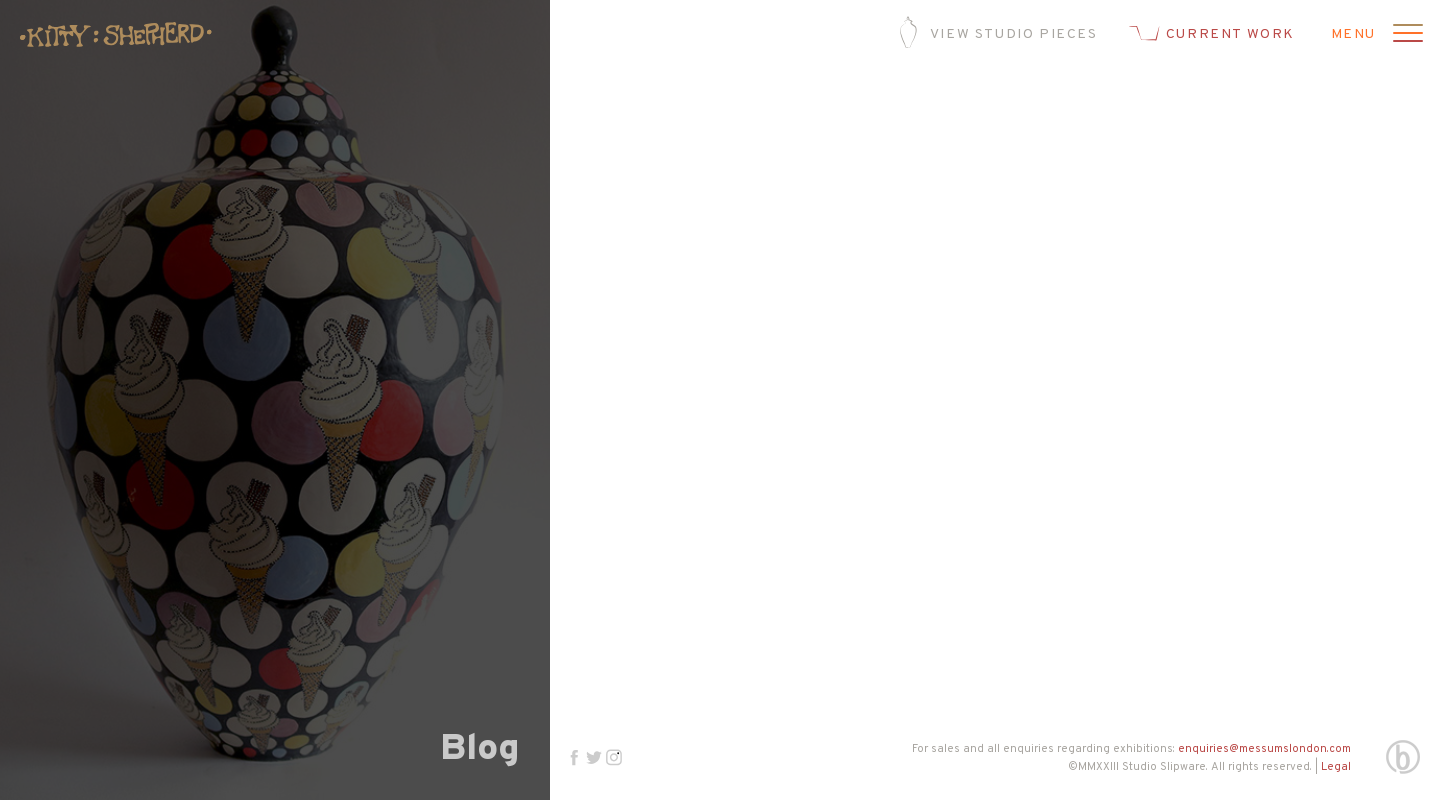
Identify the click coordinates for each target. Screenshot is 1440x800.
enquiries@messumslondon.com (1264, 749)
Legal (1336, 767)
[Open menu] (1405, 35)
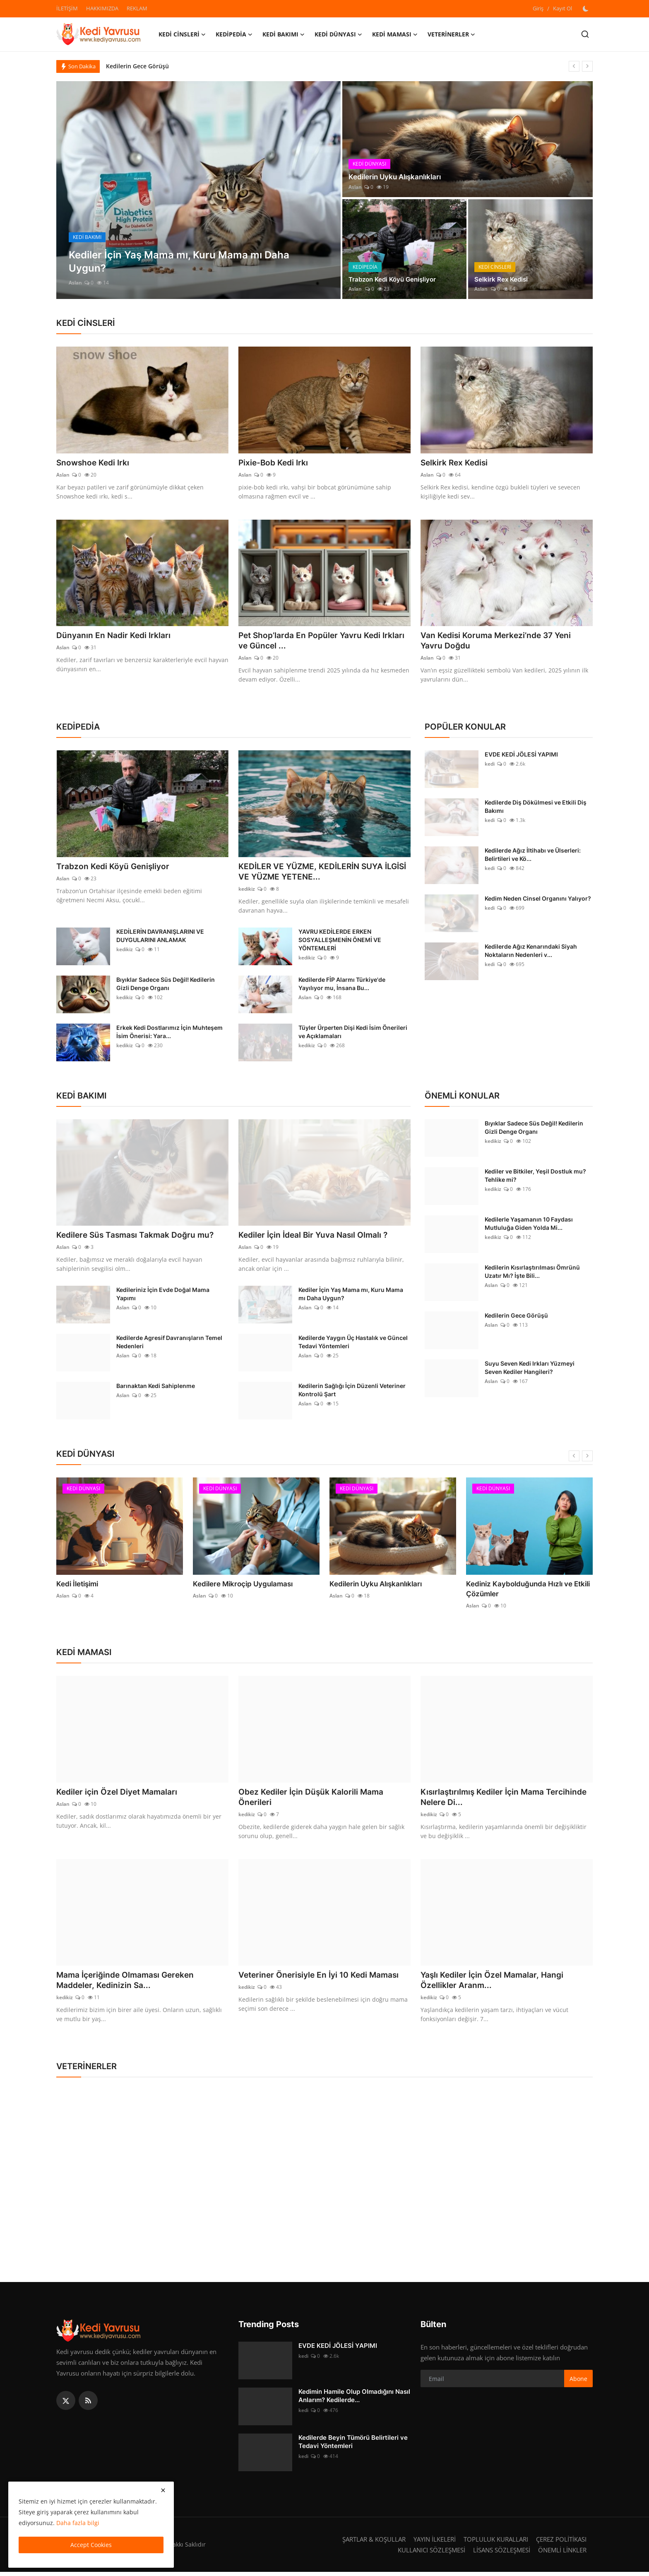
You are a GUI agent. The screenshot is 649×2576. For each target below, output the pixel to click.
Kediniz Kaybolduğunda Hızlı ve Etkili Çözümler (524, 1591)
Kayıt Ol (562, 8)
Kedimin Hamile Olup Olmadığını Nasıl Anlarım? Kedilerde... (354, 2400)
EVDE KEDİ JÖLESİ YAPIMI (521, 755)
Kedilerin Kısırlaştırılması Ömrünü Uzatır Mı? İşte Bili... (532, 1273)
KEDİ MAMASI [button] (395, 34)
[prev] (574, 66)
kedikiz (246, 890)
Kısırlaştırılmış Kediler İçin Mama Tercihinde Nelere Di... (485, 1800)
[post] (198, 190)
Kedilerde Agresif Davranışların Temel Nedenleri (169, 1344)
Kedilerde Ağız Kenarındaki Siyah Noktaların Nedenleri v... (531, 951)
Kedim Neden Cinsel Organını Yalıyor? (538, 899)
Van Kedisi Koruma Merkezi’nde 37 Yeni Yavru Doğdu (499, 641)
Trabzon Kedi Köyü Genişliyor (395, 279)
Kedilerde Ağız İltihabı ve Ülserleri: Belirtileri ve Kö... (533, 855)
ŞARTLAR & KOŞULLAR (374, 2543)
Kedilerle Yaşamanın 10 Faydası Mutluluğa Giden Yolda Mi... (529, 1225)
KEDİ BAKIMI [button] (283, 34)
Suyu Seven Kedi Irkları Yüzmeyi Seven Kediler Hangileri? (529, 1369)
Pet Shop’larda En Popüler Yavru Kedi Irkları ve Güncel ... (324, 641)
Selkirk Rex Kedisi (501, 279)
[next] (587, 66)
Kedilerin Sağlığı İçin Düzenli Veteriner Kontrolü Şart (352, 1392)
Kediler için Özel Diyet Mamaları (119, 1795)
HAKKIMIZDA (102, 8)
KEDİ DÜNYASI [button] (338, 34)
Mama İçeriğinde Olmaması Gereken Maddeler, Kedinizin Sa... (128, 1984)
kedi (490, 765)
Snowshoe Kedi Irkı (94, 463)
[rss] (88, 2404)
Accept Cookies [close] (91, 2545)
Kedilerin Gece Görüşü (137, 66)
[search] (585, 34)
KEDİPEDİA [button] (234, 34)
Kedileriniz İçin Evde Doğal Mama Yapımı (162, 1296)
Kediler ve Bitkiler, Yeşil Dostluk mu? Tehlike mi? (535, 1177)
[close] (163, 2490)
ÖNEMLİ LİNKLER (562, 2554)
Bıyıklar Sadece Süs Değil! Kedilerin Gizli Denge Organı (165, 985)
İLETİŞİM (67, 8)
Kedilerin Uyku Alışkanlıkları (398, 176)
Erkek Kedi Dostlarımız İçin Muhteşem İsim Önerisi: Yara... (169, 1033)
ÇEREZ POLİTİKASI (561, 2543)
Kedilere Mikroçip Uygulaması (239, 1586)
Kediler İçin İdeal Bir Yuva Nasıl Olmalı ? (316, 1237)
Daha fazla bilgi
____
Would you print exactly the lines in the listing above, from the line bearing "enquiries@messumslondon.com (1264, 749)" through the line bearing "EVDE KEDİ JÖLESİ YAPIMI (521, 755)", leaving out all pictures?

● **RESULT**:
enquiries@messumslondon.com (1264, 749)
Legal (1336, 767)
[Open menu] (1405, 35)
You are a GUI agent. The screenshot is 649×2576. For each target below, output the pixel to click.
Kediniz Kaybolduğunda Hızlı ve Etkili Çözümler (524, 1591)
Kayıt Ol (562, 8)
Kedimin Hamile Olup Olmadığını Nasıl Anlarım? Kedilerde... (354, 2400)
EVDE KEDİ JÖLESİ YAPIMI (521, 755)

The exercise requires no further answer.